The answer must consist of every line from the data that holds "Таро".

── Listed records

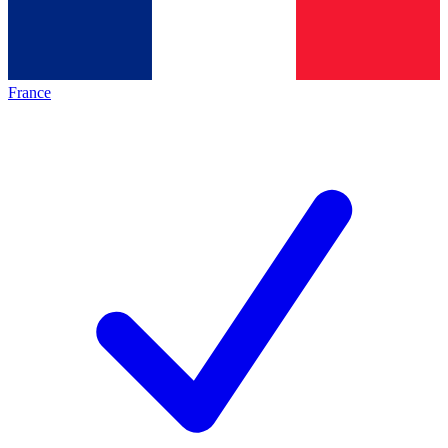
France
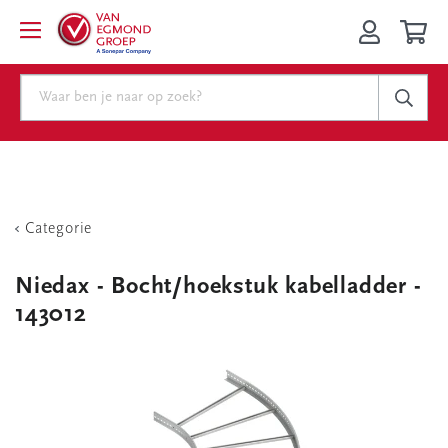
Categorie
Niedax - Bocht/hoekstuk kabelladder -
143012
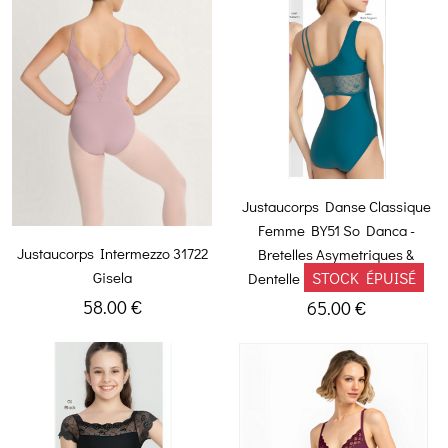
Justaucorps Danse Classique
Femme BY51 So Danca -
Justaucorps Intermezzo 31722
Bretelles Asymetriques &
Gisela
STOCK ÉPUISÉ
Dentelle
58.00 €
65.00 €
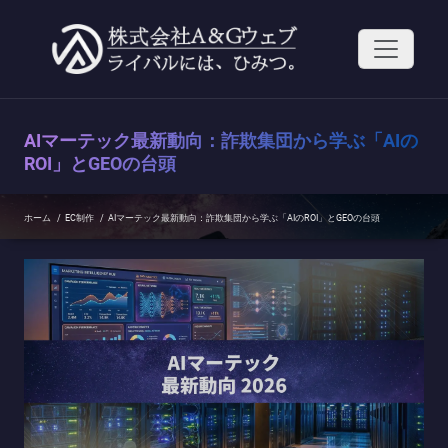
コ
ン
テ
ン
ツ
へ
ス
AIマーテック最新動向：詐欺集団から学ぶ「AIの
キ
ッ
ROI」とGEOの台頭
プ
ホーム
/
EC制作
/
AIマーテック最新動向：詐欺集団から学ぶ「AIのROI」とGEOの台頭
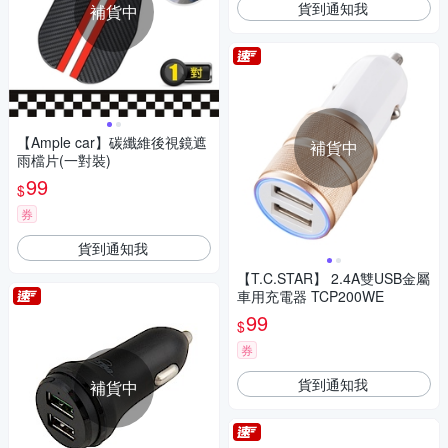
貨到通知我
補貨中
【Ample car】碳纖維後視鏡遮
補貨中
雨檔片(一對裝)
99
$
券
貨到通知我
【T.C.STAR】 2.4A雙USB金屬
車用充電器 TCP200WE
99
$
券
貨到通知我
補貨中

────
── Listed records

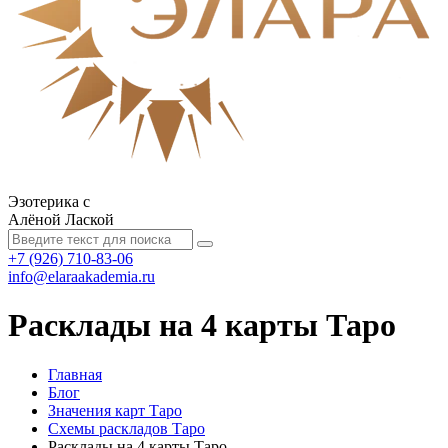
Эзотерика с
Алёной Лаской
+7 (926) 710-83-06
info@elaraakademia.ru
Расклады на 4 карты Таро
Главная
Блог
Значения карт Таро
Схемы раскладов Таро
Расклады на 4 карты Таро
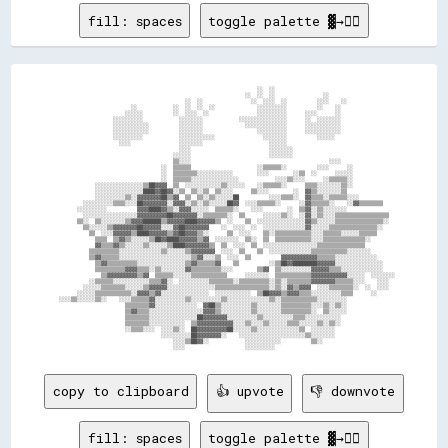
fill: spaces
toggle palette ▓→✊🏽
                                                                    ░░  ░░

────

Completed task:
Расклады на 4 карты Таро
Значения карт Таро
Схемы раскладов Таро
Расклады на 4 карты Таро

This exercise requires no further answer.